For this basic tutorial, we use the example of a library that wants to recommend books to their members. The library already has an IT system for managing their book catalog and their member database. In this tutorial, we add recommendation service calls at various points in the existing work flow. Whenever a new book is added to the catalog, we submit its metadata to the recommendation service. We also provide the service with some demographic information on our members, such as age and gender, that can be helpful in determining what kind of books they like. Finally, we log which books are loaned by each member, so the service can get to know their actual tastes.

We start by creating a new instance of the SugestioClient class. For this basic tutorial, we use the constructor that takes two arguments -- the account key and the secret key.

SugestioClient client = new SugestioClient("sandbox", "demo");

Now we are ready to submit data to the service. Let's begin by submitting the metadata of a book. The Item constructor takes a single argument -- a unique identifier for this book. Generally speaking, if you use a relational database system such as MySQL to store your application data, this identifier can be the auto-generated primary key from your Items table.

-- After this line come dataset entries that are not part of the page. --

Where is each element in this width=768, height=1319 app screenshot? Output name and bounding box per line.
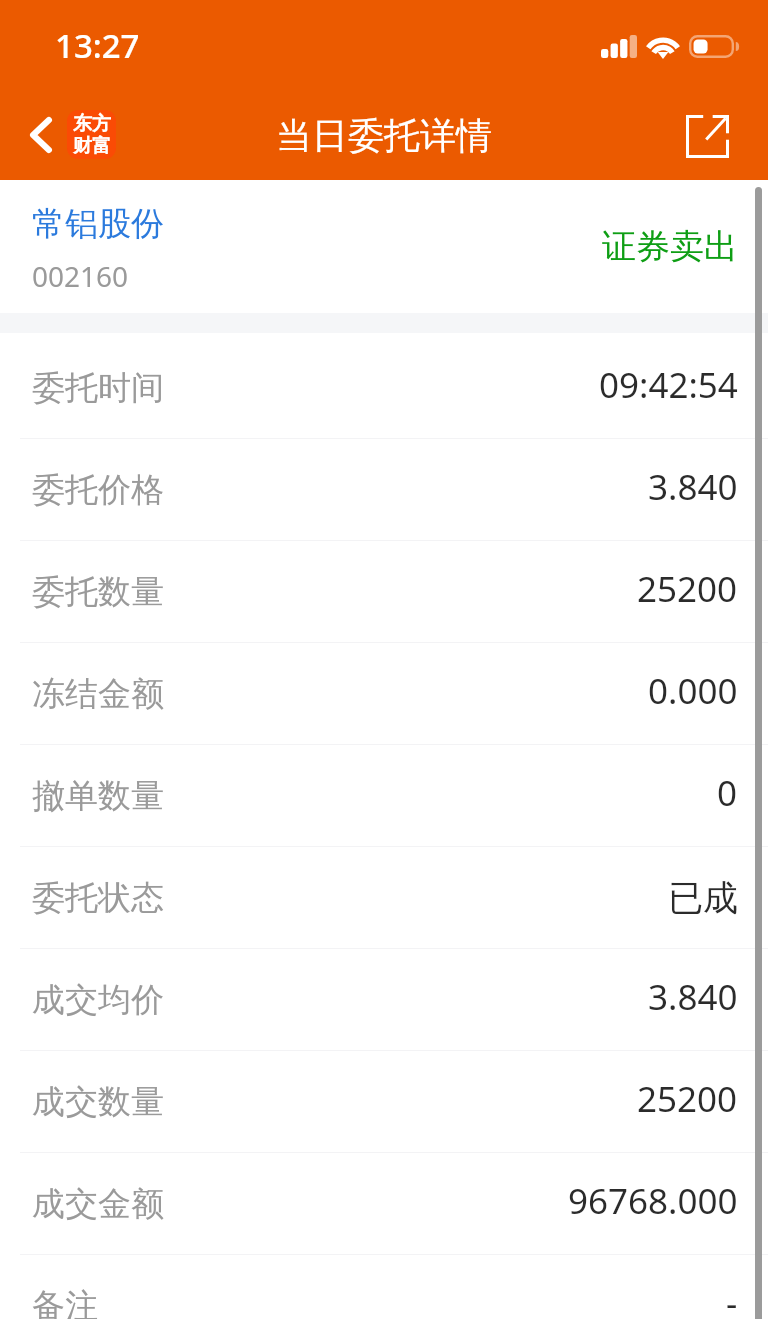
- staticText: 东方 财富: [73, 112, 111, 157]
- button[interactable]: 撤单数量: [0, 744, 768, 846]
- staticText: 0: [717, 769, 738, 817]
- staticText: 09:42:54: [599, 361, 738, 409]
- button[interactable]: 委托时间: [0, 337, 768, 438]
- staticText: 常铝股份: [32, 203, 164, 245]
- staticText: 3.840: [648, 973, 738, 1021]
- staticText: 3.840: [648, 463, 738, 511]
- staticText: 13:27: [55, 23, 140, 68]
- button[interactable]: 委托状态: [0, 846, 768, 948]
- staticText: 25200: [637, 565, 738, 613]
- staticText: 委托价格: [32, 469, 164, 511]
- staticText: 撤单数量: [32, 775, 164, 817]
- staticText: 成交金额: [32, 1183, 164, 1225]
- staticText: 0.000: [648, 667, 738, 715]
- staticText: 冻结金额: [32, 673, 164, 715]
- button[interactable]: Share: [672, 101, 742, 171]
- button[interactable]: 成交金额: [0, 1152, 768, 1254]
- button[interactable]: 成交均价: [0, 948, 768, 1050]
- staticText: 成交数量: [32, 1081, 164, 1123]
- staticText: 证券卖出: [602, 225, 738, 268]
- staticText: 002160: [32, 257, 129, 295]
- button[interactable]: 委托价格: [0, 438, 768, 540]
- staticText: 备注: [32, 1285, 98, 1319]
- button[interactable]: 委托数量: [0, 540, 768, 642]
- staticText: 委托状态: [32, 877, 164, 919]
- staticText: 委托数量: [32, 571, 164, 613]
- staticText: 当日委托详情: [276, 113, 492, 158]
- staticText: 96768.000: [568, 1177, 738, 1225]
- staticText: 成交均价: [32, 979, 164, 1021]
- button[interactable]: 成交数量: [0, 1050, 768, 1152]
- button[interactable]: 常铝股份: [0, 180, 768, 313]
- button[interactable]: Back: [0, 98, 126, 171]
- staticText: -: [726, 1279, 738, 1319]
- staticText: 25200: [637, 1075, 738, 1123]
- staticText: 委托时间: [32, 367, 164, 409]
- button[interactable]: 冻结金额: [0, 642, 768, 744]
- staticText: 已成: [668, 876, 738, 920]
- button[interactable]: 备注: [0, 1254, 768, 1319]
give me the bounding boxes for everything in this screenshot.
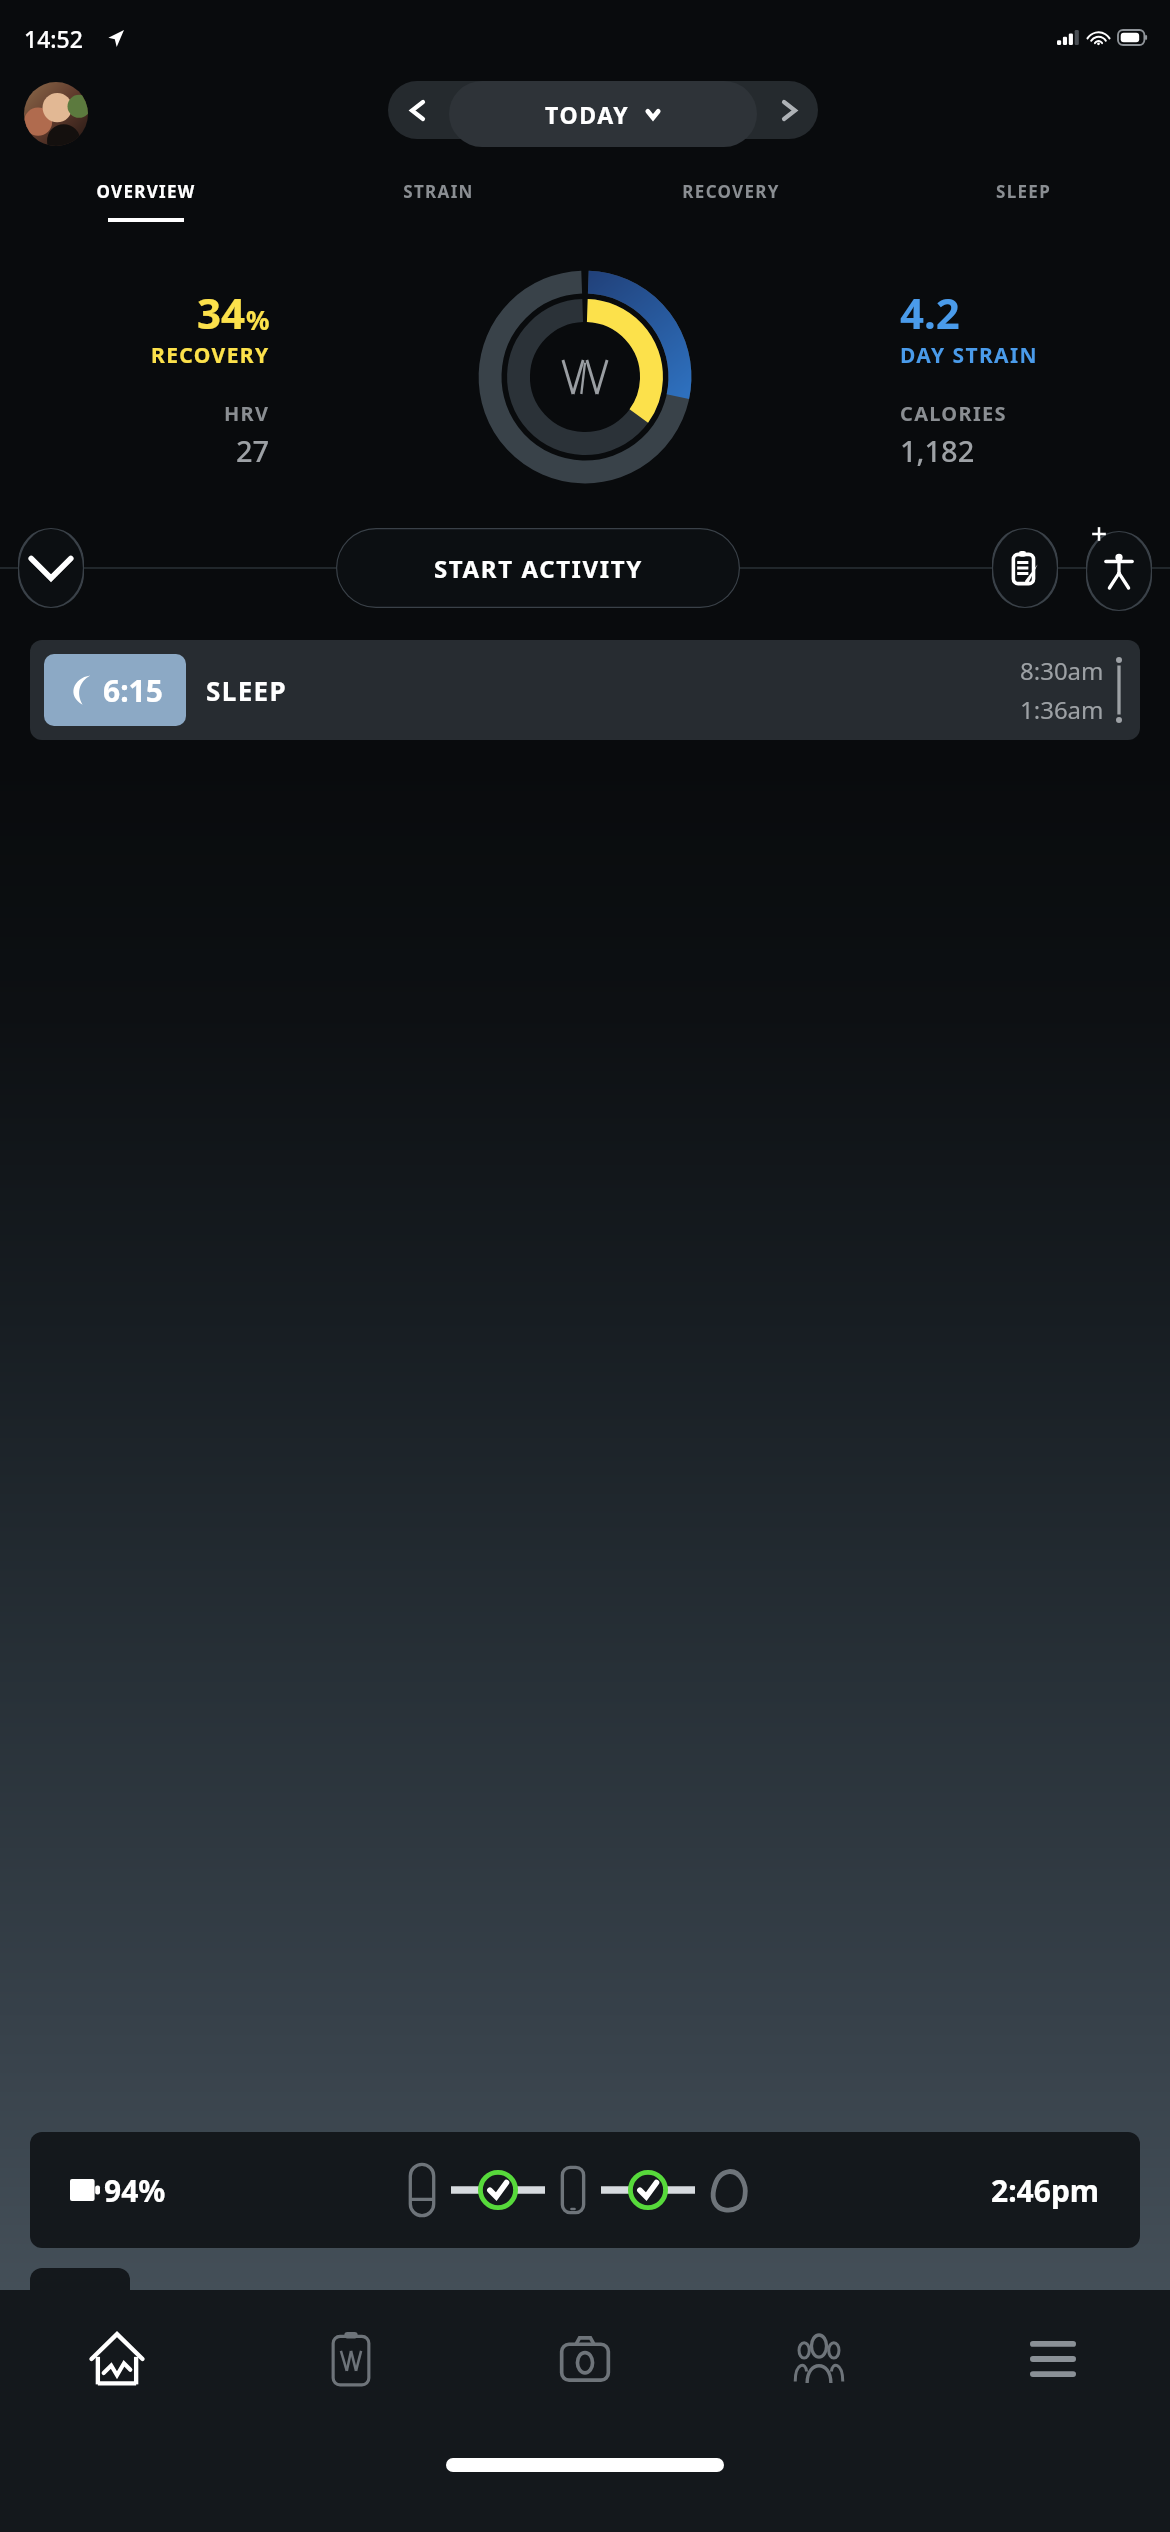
button[interactable]: Device sync status xyxy=(30,2132,1140,2248)
staticText: SLEEP xyxy=(996,180,1051,203)
button[interactable]: Previous day xyxy=(388,81,446,139)
staticText: 8:30am xyxy=(1020,654,1104,687)
button[interactable]: Next day xyxy=(760,81,818,139)
button[interactable]: Recovery and strain rings xyxy=(476,268,694,486)
staticText: 14:52 xyxy=(24,23,83,54)
staticText: CALORIES xyxy=(900,400,1007,427)
staticText: 2:46pm xyxy=(991,2170,1100,2211)
button[interactable]: 6:15 xyxy=(30,640,1140,740)
staticText: HRV xyxy=(224,400,270,427)
button[interactable]: Profile xyxy=(24,82,88,146)
staticText: TODAY xyxy=(545,99,630,130)
button[interactable]: OVERVIEW xyxy=(0,166,292,234)
staticText: SLEEP xyxy=(206,673,288,708)
staticText: RECOVERY xyxy=(682,180,780,203)
staticText: STRAIN xyxy=(403,180,474,203)
staticText: OVERVIEW xyxy=(96,180,196,203)
button[interactable]: Add activity xyxy=(1086,531,1152,611)
staticText: 1,182 xyxy=(900,431,975,470)
button[interactable]: Home xyxy=(0,2304,234,2414)
button[interactable]: Community xyxy=(702,2304,936,2414)
button[interactable]: Journal xyxy=(234,2304,468,2414)
button[interactable]: START ACTIVITY xyxy=(336,528,740,608)
staticText: START ACTIVITY xyxy=(434,552,643,585)
staticText: 1:36am xyxy=(1020,693,1104,726)
staticText: % xyxy=(246,302,270,337)
button[interactable]: Collapse xyxy=(18,528,84,608)
staticText: 27 xyxy=(236,431,270,470)
button[interactable]: STRAIN xyxy=(292,166,584,234)
button[interactable]: SLEEP xyxy=(877,166,1170,234)
button[interactable]: Journal xyxy=(992,528,1058,608)
staticText: RECOVERY xyxy=(151,341,270,370)
staticText: 6:15 xyxy=(103,670,163,711)
button[interactable]: Menu xyxy=(936,2304,1170,2414)
staticText: 34 xyxy=(197,284,246,341)
button[interactable]: Camera xyxy=(468,2304,702,2414)
staticText: DAY STRAIN xyxy=(900,341,1039,370)
button[interactable]: TODAY xyxy=(449,81,757,147)
button[interactable]: RECOVERY xyxy=(584,166,877,234)
staticText: 94% xyxy=(104,2170,166,2211)
staticText: 4.2 xyxy=(900,284,960,341)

In the specific case of our library application, the ISBN number of the book is a perfect candidate for a unique identifier.

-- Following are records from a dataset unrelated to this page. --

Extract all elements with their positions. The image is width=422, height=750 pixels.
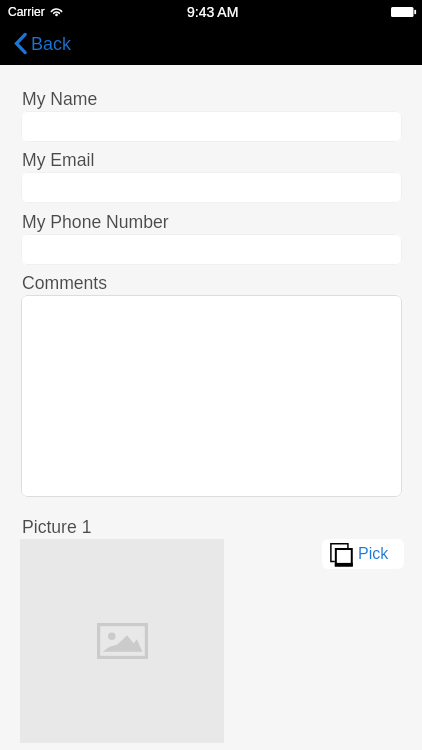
- staticText: 9:43 AM: [187, 4, 239, 20]
- button[interactable]: Back: [14, 24, 72, 63]
- button[interactable]: Pick: [322, 539, 404, 569]
- button[interactable]: Picture 1 preview: [20, 539, 224, 743]
- staticText: Pick: [358, 545, 389, 563]
- staticText: Back: [31, 34, 72, 54]
- staticText: Picture 1: [22, 517, 92, 537]
- button[interactable]: [21, 234, 402, 265]
- staticText: My Phone Number: [22, 212, 169, 232]
- button[interactable]: [21, 111, 402, 142]
- staticText: Carrier: [8, 5, 45, 18]
- staticText: Comments: [22, 273, 108, 293]
- staticText: My Email: [22, 150, 95, 170]
- button[interactable]: [21, 172, 402, 203]
- button[interactable]: [21, 295, 402, 497]
- staticText: My Name: [22, 89, 98, 109]
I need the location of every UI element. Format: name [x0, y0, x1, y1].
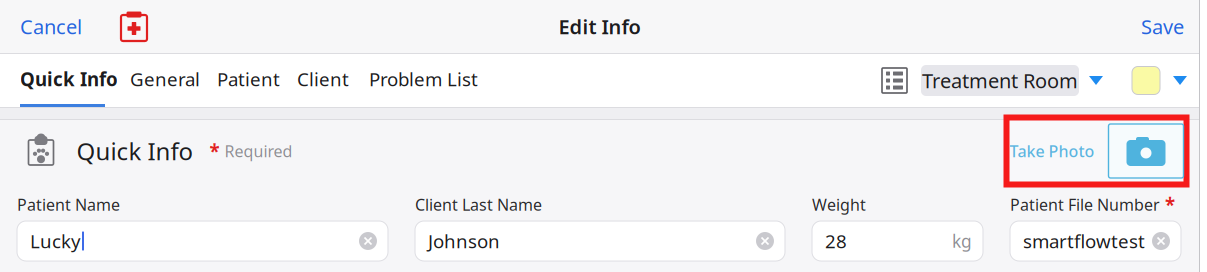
staticText: Take Photo: [1010, 140, 1094, 162]
staticText: Patient File Number: [1010, 194, 1160, 215]
button[interactable]: Patient Name: [17, 221, 388, 261]
button[interactable]: Choose colour: [1173, 76, 1187, 85]
staticText: Client Last Name: [415, 194, 542, 215]
staticText: Johnson: [428, 229, 500, 253]
button[interactable]: Client Last Name: [415, 221, 785, 261]
staticText: Quick Info: [76, 135, 194, 167]
staticText: *: [1165, 192, 1175, 217]
button[interactable]: Client: [297, 54, 369, 107]
staticText: kg: [952, 230, 972, 252]
button[interactable]: Weight: [812, 221, 983, 261]
staticText: Patient: [217, 67, 280, 91]
button[interactable]: Quick Info: [0, 54, 130, 107]
button[interactable]: General: [130, 54, 217, 107]
button[interactable]: Take Photo: [1010, 140, 1094, 162]
staticText: Required: [224, 140, 292, 162]
button[interactable]: List view: [881, 67, 908, 94]
button[interactable]: Cancel: [0, 0, 102, 53]
button[interactable]: Choose location: [1089, 76, 1103, 85]
button[interactable]: Patient File Number: [1010, 221, 1181, 261]
staticText: Quick Info: [20, 67, 118, 91]
button[interactable]: Patient: [217, 54, 297, 107]
staticText: Treatment Room: [922, 67, 1078, 94]
staticText: Save: [1141, 13, 1184, 40]
button[interactable]: Colour tag: [1132, 66, 1160, 94]
staticText: General: [130, 67, 200, 91]
staticText: Problem List: [369, 67, 478, 91]
button[interactable]: Problem List: [369, 54, 470, 107]
staticText: Lucky: [30, 229, 81, 253]
staticText: Edit Info: [558, 13, 640, 40]
button[interactable]: Take Photo: [1108, 124, 1184, 178]
staticText: Cancel: [20, 13, 82, 40]
staticText: smartflowtest: [1023, 229, 1145, 253]
button[interactable]: Save: [1119, 0, 1199, 53]
button[interactable]: Treatment Room: [921, 65, 1079, 96]
button[interactable]: Medical Record: [112, 0, 156, 53]
staticText: Patient Name: [17, 194, 120, 215]
staticText: Client: [297, 67, 349, 91]
staticText: *: [210, 139, 220, 163]
staticText: Weight: [812, 194, 866, 215]
staticText: 28: [825, 229, 847, 253]
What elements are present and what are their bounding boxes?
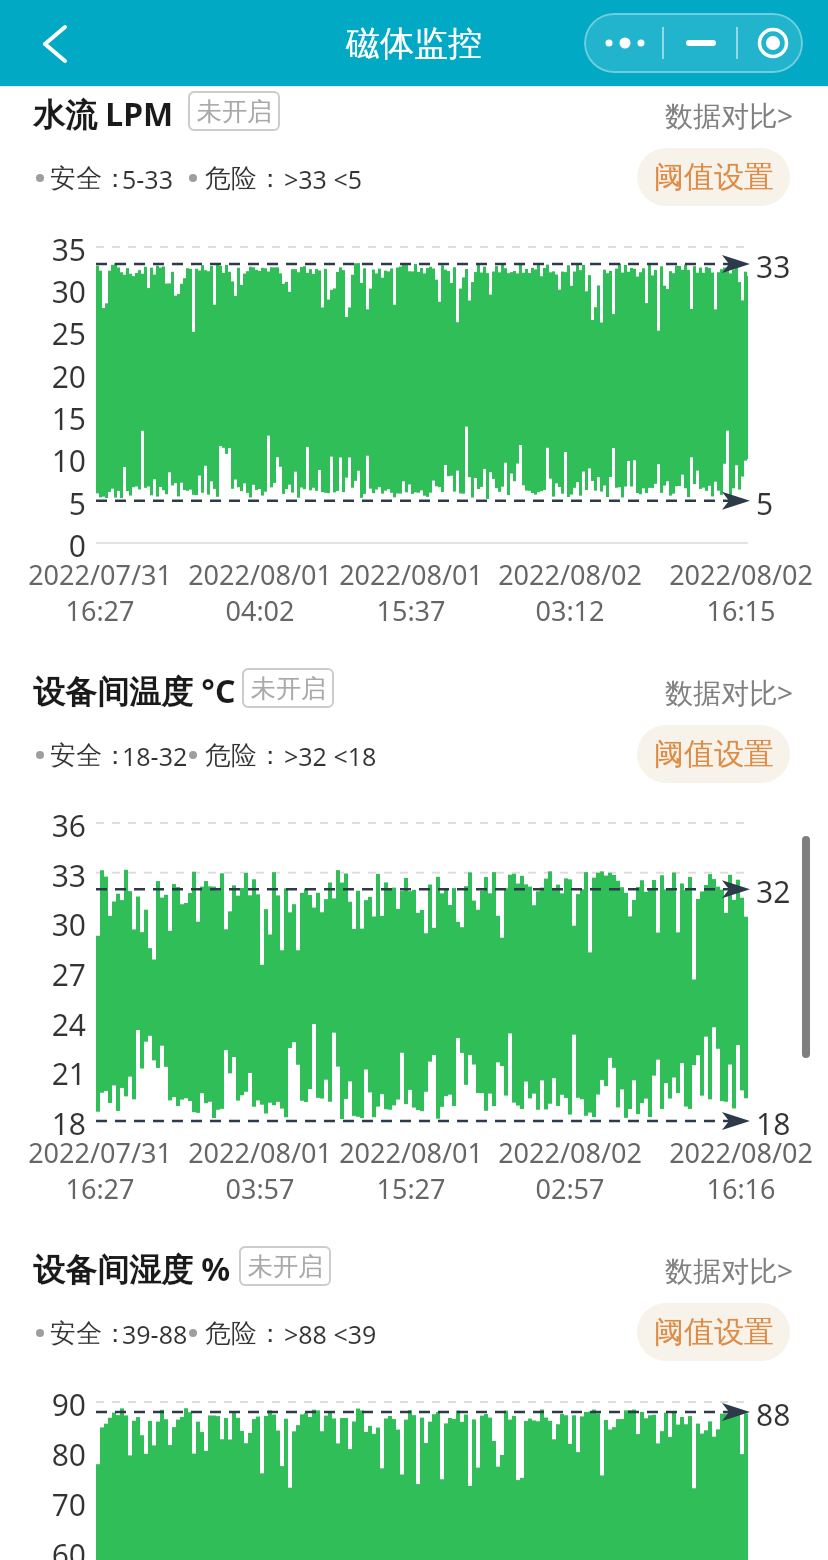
staticText: 33: [756, 246, 791, 287]
staticText: 2022/08/01 15:37: [326, 556, 496, 629]
staticText: 2022/08/02 03:12: [485, 556, 655, 629]
staticText: 18: [16, 1103, 86, 1144]
button[interactable]: [584, 13, 803, 73]
staticText: 27: [16, 954, 86, 995]
staticText: 安全：: [50, 739, 128, 772]
staticText: 24: [16, 1004, 86, 1045]
staticText: 未开启: [251, 673, 326, 704]
button[interactable]: 数据对比>: [593, 1251, 793, 1289]
staticText: 危险：: [205, 739, 283, 772]
staticText: 阈值设置: [654, 158, 774, 196]
staticText: 2022/08/02 16:15: [656, 556, 826, 629]
staticText: 未开启: [197, 96, 272, 127]
button[interactable]: [30, 17, 82, 69]
staticText: 21: [16, 1053, 86, 1094]
button[interactable]: 阈值设置: [637, 1303, 790, 1361]
staticText: 36: [16, 805, 86, 846]
staticText: 18: [756, 1103, 791, 1144]
staticText: 33: [16, 855, 86, 896]
staticText: 90: [16, 1384, 86, 1425]
staticText: 2022/08/01 15:27: [326, 1134, 496, 1207]
staticText: 35: [16, 229, 86, 270]
staticText: 阈值设置: [654, 735, 774, 773]
staticText: 2022/07/31 16:27: [15, 556, 185, 629]
staticText: 2022/08/01 03:57: [175, 1134, 345, 1207]
button[interactable]: 阈值设置: [637, 148, 790, 206]
button[interactable]: 阈值设置: [637, 725, 790, 783]
staticText: 安全：: [50, 1317, 128, 1350]
staticText: 10: [16, 440, 86, 481]
staticText: 70: [16, 1484, 86, 1525]
staticText: 2022/08/02 02:57: [485, 1134, 655, 1207]
button[interactable]: 数据对比>: [593, 673, 793, 711]
button[interactable]: 数据对比>: [593, 96, 793, 134]
staticText: 水流 LPM: [33, 92, 174, 136]
button[interactable]: 未开启: [239, 1246, 331, 1286]
staticText: 2022/08/02 16:16: [656, 1134, 826, 1207]
staticText: 18-32: [122, 739, 188, 773]
staticText: 设备间湿度 %: [33, 1247, 231, 1291]
staticText: 80: [16, 1434, 86, 1475]
staticText: 15: [16, 398, 86, 439]
button[interactable]: 未开启: [242, 668, 334, 708]
staticText: 5: [756, 483, 774, 524]
staticText: 2022/08/01 04:02: [175, 556, 345, 629]
staticText: 39-88: [122, 1317, 188, 1351]
staticText: >32 <18: [284, 739, 377, 773]
staticText: 2022/07/31 16:27: [15, 1134, 185, 1207]
staticText: 危险：: [205, 162, 283, 195]
staticText: 未开启: [248, 1251, 323, 1282]
staticText: 60: [16, 1534, 86, 1560]
staticText: 5: [16, 483, 86, 524]
staticText: 30: [16, 904, 86, 945]
staticText: 磁体监控: [346, 22, 482, 65]
staticText: 安全：: [50, 162, 128, 195]
staticText: 5-33: [122, 162, 173, 196]
staticText: 危险：: [205, 1317, 283, 1350]
staticText: >88 <39: [284, 1317, 377, 1351]
button[interactable]: 未开启: [188, 91, 280, 131]
staticText: 25: [16, 313, 86, 354]
staticText: 32: [756, 871, 791, 912]
staticText: 88: [756, 1394, 791, 1435]
staticText: >33 <5: [284, 162, 363, 196]
staticText: 设备间温度 °C: [33, 669, 236, 713]
staticText: 20: [16, 356, 86, 397]
staticText: 0: [16, 525, 86, 566]
staticText: 阈值设置: [654, 1313, 774, 1351]
staticText: 30: [16, 271, 86, 312]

Item book = new Item("0151446474");

Additional information like keywords, author and genre can all be useful when the recommendation service tries to determine whether this book will match a person's interests.

book.addTag("history");
book.addTag("murder");
book.addTag("mystery");
book.addTag("whodunnit");	
book.addCreator("Eco, Umberto");	
book.addCategory("Fiction");

Finally, we submit the book to the service and we shut down the client library.

client.addItem(book);
client.shutdown();

We also keep some basic demographic information on our members. Like the Item class from before, the User constructor takes a single argument -- a unique identifier for this library member. Here we use a numerical ID that might have been automatically generated in the SQL backend of the library IT system. For the Gender field, we can make use of an Enumeration type.

User member = new User("1407");
member.setGender(User.Gender.M);
member.setBirthday(1975, 7, 12);

SugestioClient client = new SugestioClient("sandbox", "demo");
client.addUser(member);
client.shutdown();

Finally, we keep a record of loans. This type of object takes two arguments in its constructor, the member ID and the book ID. Let's say user 1407 is checking out "The Name of the Rose" which had ISBN 0151446474:

Consumption loan = new Consumption("1407", "0151446474");

SugestioClient client = new SugestioClient("sandbox", "demo");
client.addConsumption(loan);
client.shutdown();

Recommending new books to user 1407 is easy. Each recommendation object has an Item ID associated with it. In our case, this ID is the ISBN number.

SugestioClient client = new SugestioClient("sandbox", "demo");
List<Recommendation> recommendations = client.getRecommendations("1407");

printLine("You might also like...");

for (Recommendation recommendation : recommendations) {
	Book book = recommendation.getItem();
	printLine(book.getTitle());
}

client.shutdown();

Advanced tutorial

The recommendation service can receive user, item and consumption data in bulk. The load-balanced setup is also able to process many requests simultaneously. The Java client takes advantage of this by using multiple threads for uploading data. In this tutorial, we import the MovieLens data set containing 100,000 ratings.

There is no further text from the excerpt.